# TRY IT:
Copy all of the data below without altering a single line.

(EXCERPTED RECORDS)

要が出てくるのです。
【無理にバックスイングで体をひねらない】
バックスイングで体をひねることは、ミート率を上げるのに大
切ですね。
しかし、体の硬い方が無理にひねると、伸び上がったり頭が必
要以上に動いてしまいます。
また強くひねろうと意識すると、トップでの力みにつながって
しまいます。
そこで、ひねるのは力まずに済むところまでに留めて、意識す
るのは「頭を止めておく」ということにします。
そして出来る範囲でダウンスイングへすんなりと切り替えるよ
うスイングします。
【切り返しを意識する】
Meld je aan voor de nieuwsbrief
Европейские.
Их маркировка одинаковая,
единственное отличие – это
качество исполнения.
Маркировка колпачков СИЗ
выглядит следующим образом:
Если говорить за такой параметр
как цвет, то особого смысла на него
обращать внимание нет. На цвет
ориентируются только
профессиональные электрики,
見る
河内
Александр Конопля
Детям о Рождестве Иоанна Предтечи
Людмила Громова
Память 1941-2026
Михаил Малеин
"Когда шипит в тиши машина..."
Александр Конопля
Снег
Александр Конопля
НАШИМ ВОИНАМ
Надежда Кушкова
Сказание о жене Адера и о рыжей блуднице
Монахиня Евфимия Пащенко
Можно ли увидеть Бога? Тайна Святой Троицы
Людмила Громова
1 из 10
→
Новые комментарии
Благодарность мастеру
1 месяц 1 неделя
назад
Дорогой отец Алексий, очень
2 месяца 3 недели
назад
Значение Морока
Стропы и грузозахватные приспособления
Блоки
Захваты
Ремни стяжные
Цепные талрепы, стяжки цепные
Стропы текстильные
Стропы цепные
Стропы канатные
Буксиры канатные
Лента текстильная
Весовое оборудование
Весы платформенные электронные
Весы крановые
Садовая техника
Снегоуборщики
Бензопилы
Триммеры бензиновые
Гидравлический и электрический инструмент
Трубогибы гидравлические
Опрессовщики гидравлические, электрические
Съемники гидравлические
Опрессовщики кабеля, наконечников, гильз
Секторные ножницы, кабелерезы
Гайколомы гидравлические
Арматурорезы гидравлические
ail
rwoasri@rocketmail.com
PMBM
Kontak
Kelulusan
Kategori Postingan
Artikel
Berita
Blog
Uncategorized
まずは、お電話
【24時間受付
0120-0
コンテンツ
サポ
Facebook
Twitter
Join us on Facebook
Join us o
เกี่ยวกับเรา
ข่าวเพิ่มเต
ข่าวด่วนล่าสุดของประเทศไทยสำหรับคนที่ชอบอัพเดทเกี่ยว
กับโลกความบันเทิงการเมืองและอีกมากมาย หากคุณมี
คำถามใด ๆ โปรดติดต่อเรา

(End EXCERPTED RECORDS)

# SOLUTION FOR THIS TASK:
要が出てくるのです。
【無理にバックスイングで体をひねらない】
バックスイングで体をひねることは、ミート率を上げるのに大
切ですね。
しかし、体の硬い方が無理にひねると、伸び上がったり頭が必
要以上に動いてしまいます。
また強くひねろうと意識すると、トップでの力みにつながって
しまいます。
そこで、ひねるのは力まずに済むところまでに留めて、意識す
るのは「頭を止めておく」ということにします。
そして出来る範囲でダウンスイングへすんなりと切り替えるよ
うスイングします。
【切り返しを意識する】
Meld je aan voor de nieuwsbrief
Европейские.
Их маркировка одинаковая,
единственное отличие – это
качество исполнения.
Маркировка колпачков СИЗ
выглядит следующим образом:
Если говорить за такой параметр
как цвет, то особого смысла на него
обращать внимание нет. На цвет
ориентируются только
профессиональные электрики,
見る
河内
Александр Конопля
Детям о Рождестве Иоанна Предтечи
Людмила Громова
Память 1941-2026
Михаил Малеин
"Когда шипит в тиши машина..."
Александр Конопля
Снег
Александр Конопля
НАШИМ ВОИНАМ
Надежда Кушкова
Сказание о жене Адера и о рыжей блуднице
Монахиня Евфимия Пащенко
Можно ли увидеть Бога? Тайна Святой Троицы
Людмила Громова
1 из 10
→
Новые комментарии
Благодарность мастеру
1 месяц 1 неделя
назад
Дорогой отец Алексий, очень
2 месяца 3 недели
назад
Значение Морока
Стропы и грузозахватные приспособления
Блоки
Захваты
Ремни стяжные
Цепные талрепы, стяжки цепные
Стропы текстильные
Стропы цепные
Стропы канатные
Буксиры канатные
Лента текстильная
Весовое оборудование
Весы платформенные электронные
Весы крановые
Садовая техника
Снегоуборщики
Бензопилы
Триммеры бензиновые
Гидравлический и электрический инструмент
Трубогибы гидравлические
Опрессовщики гидравлические, электрические
Съемники гидравлические
Опрессовщики кабеля, наконечников, гильз
Секторные ножницы, кабелерезы
Гайколомы гидравлические
Арматурорезы гидравлические
ail
rwoasri@rocketmail.com
PMBM
Kontak
Kelulusan
Kategori Postingan
Artikel
Berita
Blog
Uncategorized
まずは、お電話
【24時間受付
0120-0
コンテンツ
サポ
Facebook
Twitter
Join us on Facebook
Join us o
เกี่ยวกับเรา
ข่าวเพิ่มเต
ข่าวด่วนล่าสุดของประเทศไทยสำหรับคนที่ชอบอัพเดทเกี่ยว
กับโลกความบันเทิงการเมืองและอีกมากมาย หากคุณมี
คำถามใด ๆ โปรดติดต่อเรา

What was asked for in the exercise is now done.